- AIM OF THE EXERCISE -
The output should be every line below, retyped exactly, with no images.

-- Opening Marker --

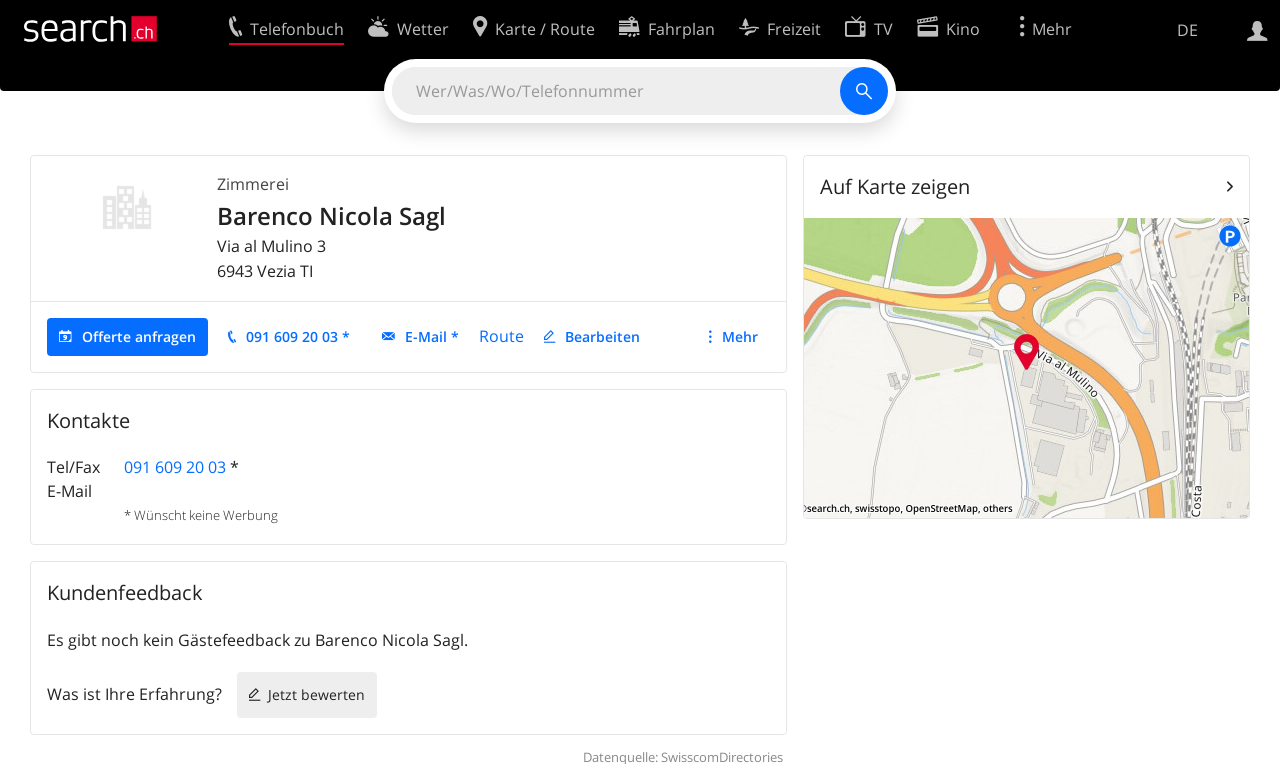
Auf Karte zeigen (895, 186)
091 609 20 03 (175, 467)
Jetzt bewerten (316, 694)
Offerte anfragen (139, 336)
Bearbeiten (602, 336)
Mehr (740, 336)
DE (1187, 30)
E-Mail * (432, 336)
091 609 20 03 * (298, 336)
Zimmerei (253, 184)
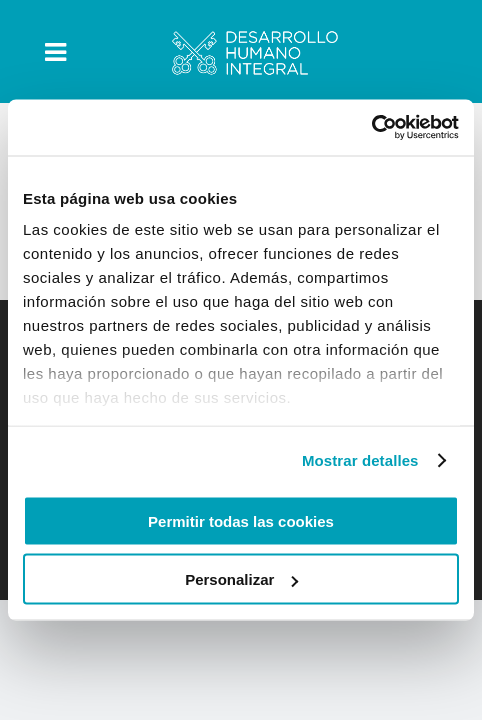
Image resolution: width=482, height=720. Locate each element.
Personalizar (241, 579)
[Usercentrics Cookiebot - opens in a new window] (371, 128)
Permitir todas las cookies (241, 520)
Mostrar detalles (360, 460)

-- Closing Marker --

- SOLUTION TO THIS TASK -
Auf Karte zeigen (895, 186)
091 609 20 03 (175, 467)
Jetzt bewerten (316, 694)
Offerte anfragen (139, 336)
Bearbeiten (602, 336)
Mehr (740, 336)
DE (1187, 30)
E-Mail * (432, 336)
091 609 20 03 * (298, 336)
Zimmerei (253, 184)
Image resolution: width=482, height=720. Locate each element.
Personalizar (241, 579)
[Usercentrics Cookiebot - opens in a new window] (371, 128)
Permitir todas las cookies (241, 520)
Mostrar detalles (360, 460)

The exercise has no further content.